John Miller walks across the lime-covered floor of his chicken barn and steps out a small door into an open field in rural Campbell Hill, IL.

The fenced-in space is about an acre with a small creek and tree line on the other side of the chicken wire. Dozens of his 500 Hy-Line brown laying hens follow him. The temperature is in the low 40s and the wind is gusty, but the hens do not seem to mind.

Miller’s farm just southeast of St. Louis is host to vegetable and strawberry fields and has ample parking set aside for visitors. Miller designed the barn so the chickens could get fresh air and that he would not be embarrassed if people came by to see where their eggs came from.

Two hundred miles north of Miller’s farm, Chet Utterback stands at the end of a row of cages in a windowless, concrete-floored building.

The University of Illinois’ laying barn is home to about 3,000 chickens housed in wire cages. Hens share cages and are allotted 78.8 square inches of space. Each row has three levels of cages with conveyor belts running in front of the pens for food and underneath to collect manure.
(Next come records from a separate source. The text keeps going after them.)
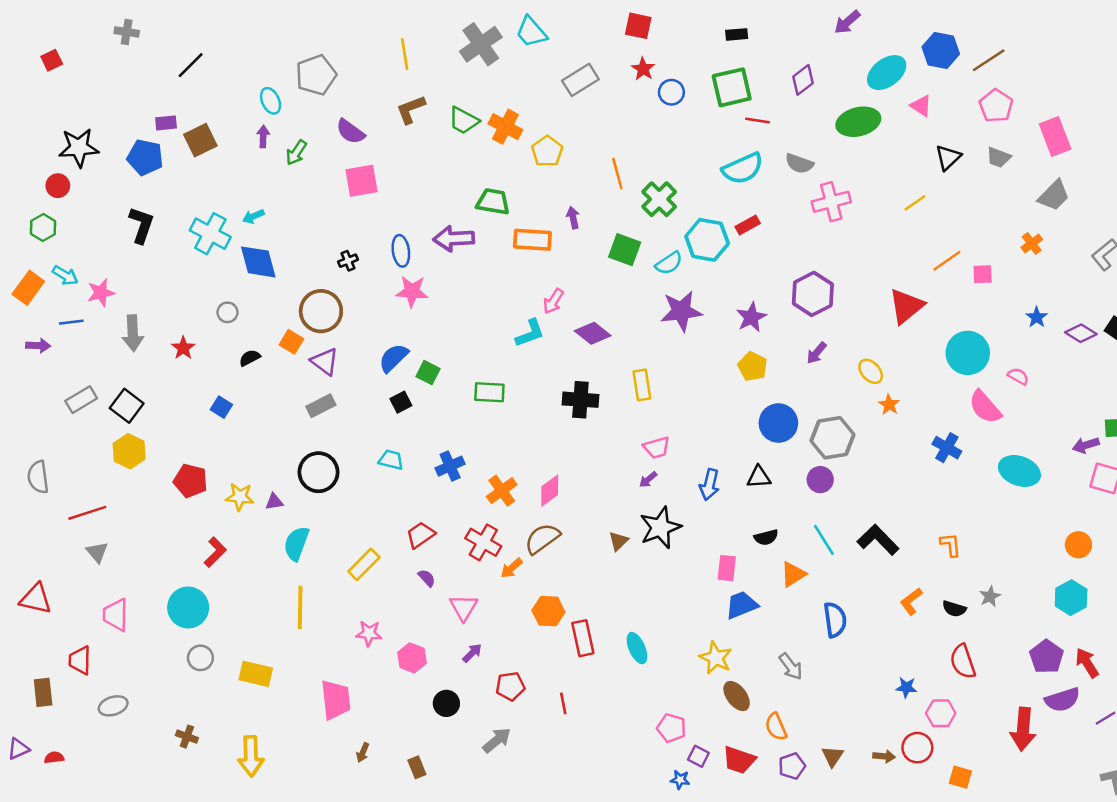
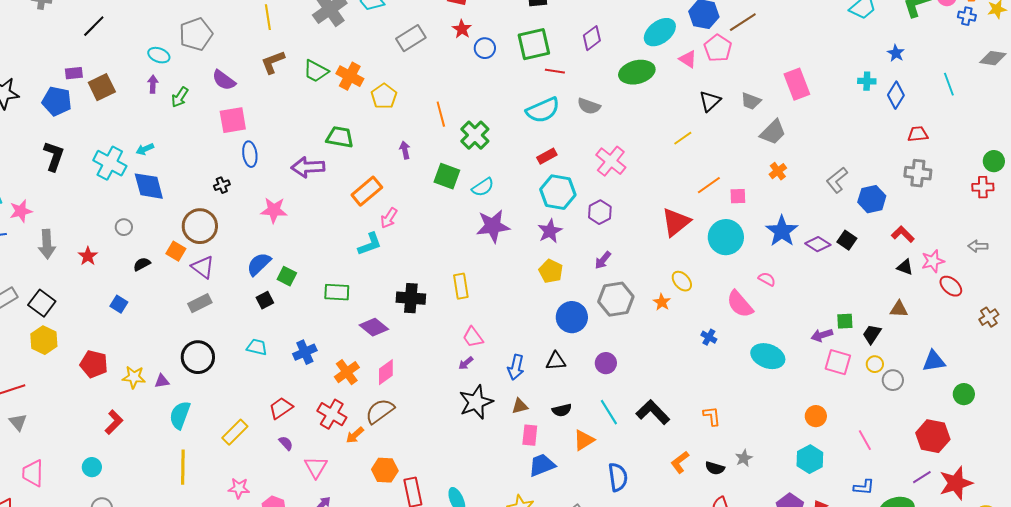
cyan ellipse: (271, 101) -> (159, 55), turned -45
pink pentagon: (996, 106) -> (718, 48), moved
gray trapezoid: (1054, 196) -> (773, 132), moved
pink cross: (831, 202) -> (611, 161), moved, turned -36
orange rectangle: (532, 240) -> (367, 191), moved, turned -44
cyan hexagon: (707, 240) -> (558, 192), moved
blue ellipse: (401, 251) -> (250, 154), moved
purple hexagon: (813, 294) -> (600, 212), size x0.7
blue star: (1037, 317) -> (782, 231), size x1.8
purple diamond: (593, 333) -> (374, 327), moved
cyan circle: (968, 353) -> (726, 237), moved
yellow ellipse: (871, 371) -> (682, 281), moved
gray hexagon: (833, 438) -> (616, 299), moved
pink trapezoid: (657, 448) -> (473, 337), turned 70
blue cross: (947, 448) -> (709, 337), size x0.7
brown triangle: (619, 541) -> (520, 406), moved, turned 30
cyan circle: (188, 607) -> (92, 467), size x0.6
The bottoms of the pens are slightly angled so that eggs roll out the front of the pens into a collection tray.

The building is one of two that house chickens. Set behind a chain-link fence, both buildings are part of a small, eight-acre complex at the university poultry farm outside of Urbana, IL. Visitors are greeted with signs warning about trespassing and bio-security threats.

One man produces eggs in a free-range and cage-free environment. The other uses a traditional enclosed, caged system. Both men are proud of their operations and believe the egg production practices they use are the best.

There is an ongoing national debate as to which production method is better. Hen housing is the primary focus of proposed federal legislation that would replace current, state-level guidelines for housing and production practices.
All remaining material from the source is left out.